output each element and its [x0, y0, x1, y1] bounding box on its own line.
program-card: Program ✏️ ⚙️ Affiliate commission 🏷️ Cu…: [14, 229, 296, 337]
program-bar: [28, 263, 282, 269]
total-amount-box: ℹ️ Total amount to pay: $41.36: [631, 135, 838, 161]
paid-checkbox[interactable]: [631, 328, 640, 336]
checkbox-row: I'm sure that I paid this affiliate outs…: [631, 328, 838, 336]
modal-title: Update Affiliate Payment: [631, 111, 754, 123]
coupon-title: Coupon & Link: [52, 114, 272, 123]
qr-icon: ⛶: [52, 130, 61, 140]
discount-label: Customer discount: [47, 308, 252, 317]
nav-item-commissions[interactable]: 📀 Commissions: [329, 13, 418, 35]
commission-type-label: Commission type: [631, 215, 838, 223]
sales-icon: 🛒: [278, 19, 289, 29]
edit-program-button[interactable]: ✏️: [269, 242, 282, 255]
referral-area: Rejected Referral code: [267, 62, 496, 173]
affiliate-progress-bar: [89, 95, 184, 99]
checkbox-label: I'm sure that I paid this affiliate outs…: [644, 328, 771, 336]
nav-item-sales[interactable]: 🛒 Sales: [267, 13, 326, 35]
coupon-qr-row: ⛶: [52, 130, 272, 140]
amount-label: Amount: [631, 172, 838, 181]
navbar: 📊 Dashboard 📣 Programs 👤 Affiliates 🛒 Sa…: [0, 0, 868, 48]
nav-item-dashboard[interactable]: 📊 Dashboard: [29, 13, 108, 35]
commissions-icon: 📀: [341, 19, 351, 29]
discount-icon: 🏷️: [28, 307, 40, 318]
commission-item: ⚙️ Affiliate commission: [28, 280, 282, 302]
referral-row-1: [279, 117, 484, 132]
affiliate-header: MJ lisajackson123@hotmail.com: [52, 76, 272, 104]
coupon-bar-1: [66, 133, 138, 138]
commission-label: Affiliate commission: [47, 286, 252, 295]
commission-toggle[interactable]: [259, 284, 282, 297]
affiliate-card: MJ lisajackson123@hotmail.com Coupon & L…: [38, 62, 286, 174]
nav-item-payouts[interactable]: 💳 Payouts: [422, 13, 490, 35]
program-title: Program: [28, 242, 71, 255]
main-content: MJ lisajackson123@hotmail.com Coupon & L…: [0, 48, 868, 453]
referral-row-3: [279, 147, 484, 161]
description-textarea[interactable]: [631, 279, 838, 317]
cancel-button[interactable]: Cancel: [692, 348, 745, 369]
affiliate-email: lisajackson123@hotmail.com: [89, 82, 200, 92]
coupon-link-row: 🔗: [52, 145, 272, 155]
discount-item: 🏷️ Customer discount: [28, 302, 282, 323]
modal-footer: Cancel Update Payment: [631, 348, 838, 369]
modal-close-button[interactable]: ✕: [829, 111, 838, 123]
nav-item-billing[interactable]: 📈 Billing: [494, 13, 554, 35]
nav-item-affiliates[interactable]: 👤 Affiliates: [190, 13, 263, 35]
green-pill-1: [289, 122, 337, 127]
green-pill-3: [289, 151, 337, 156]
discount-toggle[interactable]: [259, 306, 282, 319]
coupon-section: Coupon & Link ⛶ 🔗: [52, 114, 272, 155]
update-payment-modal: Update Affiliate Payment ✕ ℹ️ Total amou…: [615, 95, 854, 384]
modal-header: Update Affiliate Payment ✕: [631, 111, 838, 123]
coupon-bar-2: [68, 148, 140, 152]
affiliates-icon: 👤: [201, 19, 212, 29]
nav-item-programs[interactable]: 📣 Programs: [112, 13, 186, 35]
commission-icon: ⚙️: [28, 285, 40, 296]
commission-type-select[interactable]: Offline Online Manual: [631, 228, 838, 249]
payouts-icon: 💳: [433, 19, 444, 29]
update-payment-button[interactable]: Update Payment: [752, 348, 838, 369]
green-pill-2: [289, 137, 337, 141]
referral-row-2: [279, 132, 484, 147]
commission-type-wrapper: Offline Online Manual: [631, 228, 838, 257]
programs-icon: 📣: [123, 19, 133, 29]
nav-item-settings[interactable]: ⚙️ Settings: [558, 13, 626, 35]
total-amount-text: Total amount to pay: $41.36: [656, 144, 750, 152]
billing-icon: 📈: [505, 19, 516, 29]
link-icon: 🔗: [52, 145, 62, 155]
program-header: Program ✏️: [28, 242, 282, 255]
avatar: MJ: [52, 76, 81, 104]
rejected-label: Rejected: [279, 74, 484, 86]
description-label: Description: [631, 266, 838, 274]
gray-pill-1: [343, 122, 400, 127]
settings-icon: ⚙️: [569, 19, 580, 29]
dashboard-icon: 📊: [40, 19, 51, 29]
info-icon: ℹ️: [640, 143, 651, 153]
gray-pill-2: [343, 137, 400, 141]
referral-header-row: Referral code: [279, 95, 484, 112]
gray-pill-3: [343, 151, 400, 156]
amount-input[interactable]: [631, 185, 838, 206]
- - - - -
Hand back the material above in full, exactly as written.

output each element and its [x0, y0, x1, y1] bounding box on its own line.
program-card: Program ✏️ ⚙️ Affiliate commission 🏷️ Cu…: [14, 229, 296, 337]
program-bar: [28, 263, 282, 269]
total-amount-box: ℹ️ Total amount to pay: $41.36: [631, 135, 838, 161]
paid-checkbox[interactable]: [631, 328, 640, 336]
checkbox-row: I'm sure that I paid this affiliate outs…: [631, 328, 838, 336]
modal-title: Update Affiliate Payment: [631, 111, 754, 123]
coupon-title: Coupon & Link: [52, 114, 272, 123]
qr-icon: ⛶: [52, 130, 61, 140]
discount-label: Customer discount: [47, 308, 252, 317]
nav-item-commissions[interactable]: 📀 Commissions: [329, 13, 418, 35]
commission-type-label: Commission type: [631, 215, 838, 223]
sales-icon: 🛒: [278, 19, 289, 29]
edit-program-button[interactable]: ✏️: [269, 242, 282, 255]
referral-area: Rejected Referral code: [267, 62, 496, 173]
affiliate-progress-bar: [89, 95, 184, 99]
checkbox-label: I'm sure that I paid this affiliate outs…: [644, 328, 771, 336]
nav-item-sales[interactable]: 🛒 Sales: [267, 13, 326, 35]
coupon-qr-row: ⛶: [52, 130, 272, 140]
amount-label: Amount: [631, 172, 838, 181]
navbar: 📊 Dashboard 📣 Programs 👤 Affiliates 🛒 Sa…: [0, 0, 868, 48]
nav-item-dashboard[interactable]: 📊 Dashboard: [29, 13, 108, 35]
commissions-icon: 📀: [341, 19, 351, 29]
discount-icon: 🏷️: [28, 307, 40, 318]
commission-item: ⚙️ Affiliate commission: [28, 280, 282, 302]
referral-row-1: [279, 117, 484, 132]
affiliate-header: MJ lisajackson123@hotmail.com: [52, 76, 272, 104]
coupon-bar-1: [66, 133, 138, 138]
commission-label: Affiliate commission: [47, 286, 252, 295]
commission-toggle[interactable]: [259, 284, 282, 297]
affiliate-card: MJ lisajackson123@hotmail.com Coupon & L…: [38, 62, 286, 174]
nav-item-payouts[interactable]: 💳 Payouts: [422, 13, 490, 35]
program-title: Program: [28, 242, 71, 255]
main-content: MJ lisajackson123@hotmail.com Coupon & L…: [0, 48, 868, 453]
referral-row-3: [279, 147, 484, 161]
description-textarea[interactable]: [631, 279, 838, 317]
cancel-button[interactable]: Cancel: [692, 348, 745, 369]
affiliate-email: lisajackson123@hotmail.com: [89, 82, 200, 92]
coupon-link-row: 🔗: [52, 145, 272, 155]
discount-item: 🏷️ Customer discount: [28, 302, 282, 323]
modal-footer: Cancel Update Payment: [631, 348, 838, 369]
modal-close-button[interactable]: ✕: [829, 111, 838, 123]
nav-item-billing[interactable]: 📈 Billing: [494, 13, 554, 35]
nav-item-affiliates[interactable]: 👤 Affiliates: [190, 13, 263, 35]
green-pill-1: [289, 122, 337, 127]
green-pill-3: [289, 151, 337, 156]
discount-toggle[interactable]: [259, 306, 282, 319]
coupon-section: Coupon & Link ⛶ 🔗: [52, 114, 272, 155]
update-payment-modal: Update Affiliate Payment ✕ ℹ️ Total amou…: [615, 95, 854, 384]
modal-header: Update Affiliate Payment ✕: [631, 111, 838, 123]
coupon-bar-2: [68, 148, 140, 152]
affiliates-icon: 👤: [201, 19, 212, 29]
nav-item-programs[interactable]: 📣 Programs: [112, 13, 186, 35]
commission-icon: ⚙️: [28, 285, 40, 296]
commission-type-select[interactable]: Offline Online Manual: [631, 228, 838, 249]
payouts-icon: 💳: [433, 19, 444, 29]
update-payment-button[interactable]: Update Payment: [752, 348, 838, 369]
green-pill-2: [289, 137, 337, 141]
referral-row-2: [279, 132, 484, 147]
commission-type-wrapper: Offline Online Manual: [631, 228, 838, 257]
programs-icon: 📣: [123, 19, 133, 29]
nav-item-settings[interactable]: ⚙️ Settings: [558, 13, 626, 35]
total-amount-text: Total amount to pay: $41.36: [656, 144, 750, 152]
billing-icon: 📈: [505, 19, 516, 29]
link-icon: 🔗: [52, 145, 62, 155]
program-header: Program ✏️: [28, 242, 282, 255]
avatar: MJ: [52, 76, 81, 104]
rejected-label: Rejected: [279, 74, 484, 86]
description-label: Description: [631, 266, 838, 274]
gray-pill-1: [343, 122, 400, 127]
settings-icon: ⚙️: [569, 19, 580, 29]
dashboard-icon: 📊: [40, 19, 51, 29]
info-icon: ℹ️: [640, 143, 651, 153]
gray-pill-2: [343, 137, 400, 141]
referral-header-row: Referral code: [279, 95, 484, 112]
gray-pill-3: [343, 151, 400, 156]
amount-input[interactable]: [631, 185, 838, 206]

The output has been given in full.